What lines below mention the word "yamamba"? Copy each one.

Items from a dataset:
= Beginning of Section =

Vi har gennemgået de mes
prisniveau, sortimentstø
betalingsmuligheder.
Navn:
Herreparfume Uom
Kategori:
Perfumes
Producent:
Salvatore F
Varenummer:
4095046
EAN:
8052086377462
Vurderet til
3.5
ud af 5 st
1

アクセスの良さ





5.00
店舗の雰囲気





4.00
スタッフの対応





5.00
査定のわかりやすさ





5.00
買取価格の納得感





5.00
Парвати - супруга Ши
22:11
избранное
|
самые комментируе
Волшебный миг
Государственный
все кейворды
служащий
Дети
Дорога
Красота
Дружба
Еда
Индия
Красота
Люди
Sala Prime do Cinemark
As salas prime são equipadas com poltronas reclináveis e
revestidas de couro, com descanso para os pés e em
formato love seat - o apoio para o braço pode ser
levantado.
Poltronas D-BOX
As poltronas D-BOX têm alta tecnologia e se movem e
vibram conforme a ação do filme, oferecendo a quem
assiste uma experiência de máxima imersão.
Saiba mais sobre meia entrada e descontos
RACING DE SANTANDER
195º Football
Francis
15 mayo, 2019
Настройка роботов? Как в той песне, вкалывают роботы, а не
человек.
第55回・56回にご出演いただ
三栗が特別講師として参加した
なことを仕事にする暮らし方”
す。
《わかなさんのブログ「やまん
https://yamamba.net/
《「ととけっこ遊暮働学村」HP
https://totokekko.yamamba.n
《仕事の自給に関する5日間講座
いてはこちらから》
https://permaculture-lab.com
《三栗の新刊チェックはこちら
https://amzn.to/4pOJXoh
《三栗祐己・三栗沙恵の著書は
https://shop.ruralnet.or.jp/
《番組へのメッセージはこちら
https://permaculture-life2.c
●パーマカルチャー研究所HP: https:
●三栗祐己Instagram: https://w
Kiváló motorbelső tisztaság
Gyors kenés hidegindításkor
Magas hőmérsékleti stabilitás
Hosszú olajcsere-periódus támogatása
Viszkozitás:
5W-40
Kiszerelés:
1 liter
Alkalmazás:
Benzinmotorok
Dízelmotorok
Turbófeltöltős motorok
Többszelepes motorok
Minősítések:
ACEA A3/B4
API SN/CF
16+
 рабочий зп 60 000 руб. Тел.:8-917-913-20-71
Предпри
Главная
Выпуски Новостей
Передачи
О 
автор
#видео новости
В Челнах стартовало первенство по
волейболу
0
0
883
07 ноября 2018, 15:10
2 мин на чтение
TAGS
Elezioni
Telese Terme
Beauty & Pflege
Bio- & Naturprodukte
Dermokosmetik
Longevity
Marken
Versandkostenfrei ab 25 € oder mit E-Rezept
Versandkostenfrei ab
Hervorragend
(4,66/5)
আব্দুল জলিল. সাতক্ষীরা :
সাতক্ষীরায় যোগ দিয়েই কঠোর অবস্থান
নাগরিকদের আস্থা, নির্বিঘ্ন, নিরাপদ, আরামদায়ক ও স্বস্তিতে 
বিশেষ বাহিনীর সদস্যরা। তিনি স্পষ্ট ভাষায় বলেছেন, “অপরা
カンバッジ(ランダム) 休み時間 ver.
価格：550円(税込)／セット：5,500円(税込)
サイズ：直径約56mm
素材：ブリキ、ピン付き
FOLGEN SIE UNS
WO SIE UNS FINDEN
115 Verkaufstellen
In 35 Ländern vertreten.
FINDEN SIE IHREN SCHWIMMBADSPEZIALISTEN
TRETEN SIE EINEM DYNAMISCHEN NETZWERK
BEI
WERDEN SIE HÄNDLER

= End of Section =
= Beginning of Section =

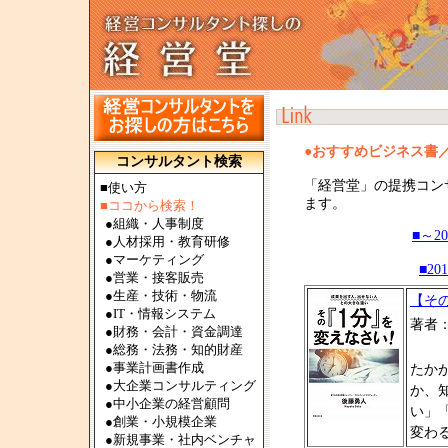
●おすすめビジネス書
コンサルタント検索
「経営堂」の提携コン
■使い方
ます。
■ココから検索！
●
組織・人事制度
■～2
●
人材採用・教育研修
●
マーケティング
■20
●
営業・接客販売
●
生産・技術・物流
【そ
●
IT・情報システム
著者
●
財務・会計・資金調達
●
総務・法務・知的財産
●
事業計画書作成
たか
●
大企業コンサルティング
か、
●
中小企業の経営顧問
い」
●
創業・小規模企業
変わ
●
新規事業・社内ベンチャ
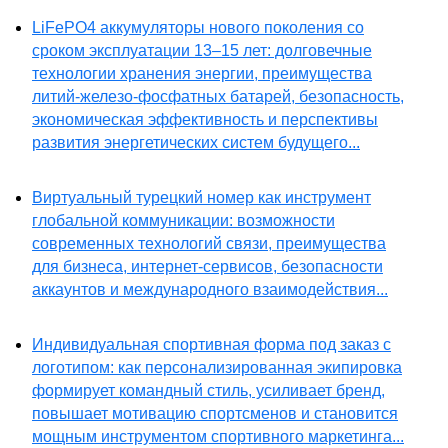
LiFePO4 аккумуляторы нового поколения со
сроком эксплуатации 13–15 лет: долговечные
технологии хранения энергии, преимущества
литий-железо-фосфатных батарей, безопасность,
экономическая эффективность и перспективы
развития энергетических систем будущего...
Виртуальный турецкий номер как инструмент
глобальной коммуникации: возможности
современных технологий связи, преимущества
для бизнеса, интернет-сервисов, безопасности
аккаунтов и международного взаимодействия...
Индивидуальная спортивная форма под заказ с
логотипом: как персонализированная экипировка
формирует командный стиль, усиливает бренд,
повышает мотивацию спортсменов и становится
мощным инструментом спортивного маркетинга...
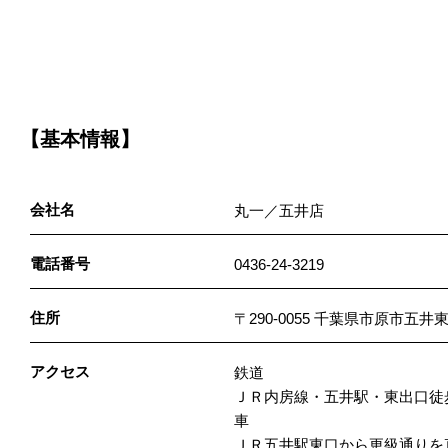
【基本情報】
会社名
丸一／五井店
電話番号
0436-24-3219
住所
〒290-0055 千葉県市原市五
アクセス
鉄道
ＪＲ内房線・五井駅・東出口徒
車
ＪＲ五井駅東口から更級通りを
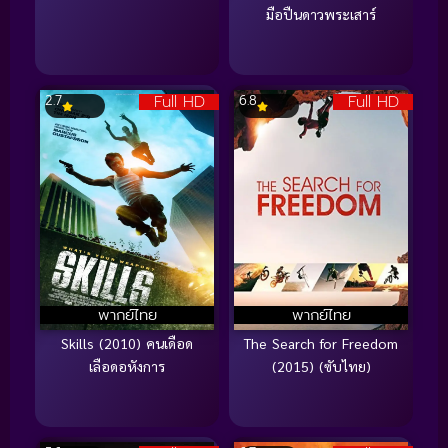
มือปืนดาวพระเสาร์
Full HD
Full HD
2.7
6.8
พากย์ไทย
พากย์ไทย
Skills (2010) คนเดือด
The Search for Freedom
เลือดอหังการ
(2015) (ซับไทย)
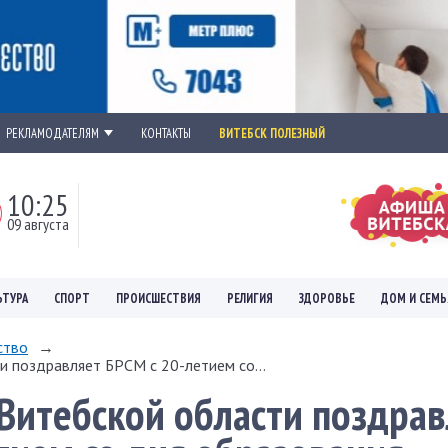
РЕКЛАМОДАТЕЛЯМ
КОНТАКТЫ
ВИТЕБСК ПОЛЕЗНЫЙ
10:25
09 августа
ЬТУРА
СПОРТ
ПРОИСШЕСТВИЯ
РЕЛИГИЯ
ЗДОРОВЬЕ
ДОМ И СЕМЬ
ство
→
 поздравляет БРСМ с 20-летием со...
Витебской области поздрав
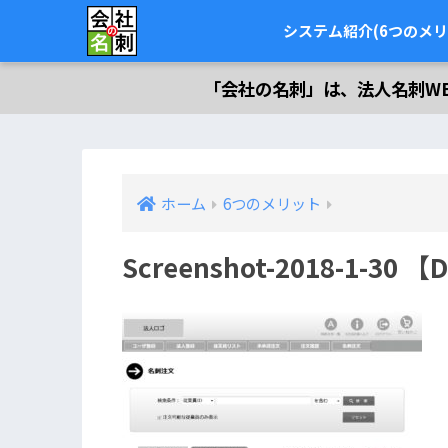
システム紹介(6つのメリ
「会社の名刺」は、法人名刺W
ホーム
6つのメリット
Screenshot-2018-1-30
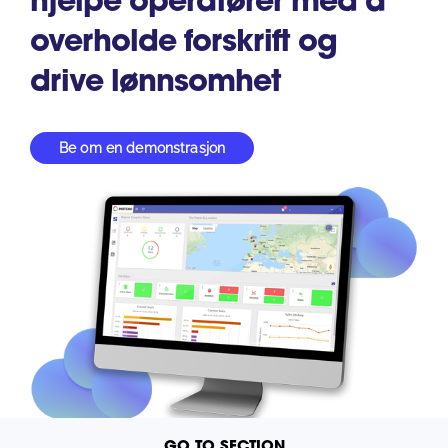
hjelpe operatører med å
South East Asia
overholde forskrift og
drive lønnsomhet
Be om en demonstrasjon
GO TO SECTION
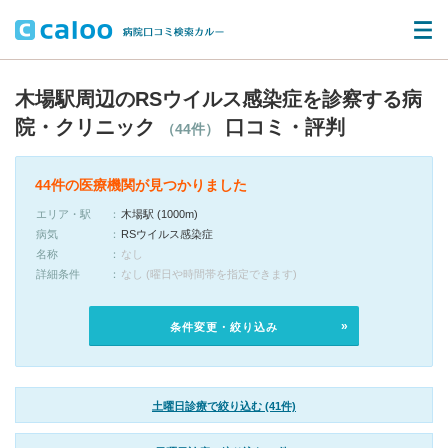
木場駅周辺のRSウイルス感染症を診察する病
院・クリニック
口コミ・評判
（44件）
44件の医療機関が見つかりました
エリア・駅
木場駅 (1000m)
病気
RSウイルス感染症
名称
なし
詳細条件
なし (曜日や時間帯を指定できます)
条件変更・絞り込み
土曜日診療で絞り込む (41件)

= End of Section =

■ **TASK OUTPUT**:
https://yamamba.net/
https://totokekko.yamamba.n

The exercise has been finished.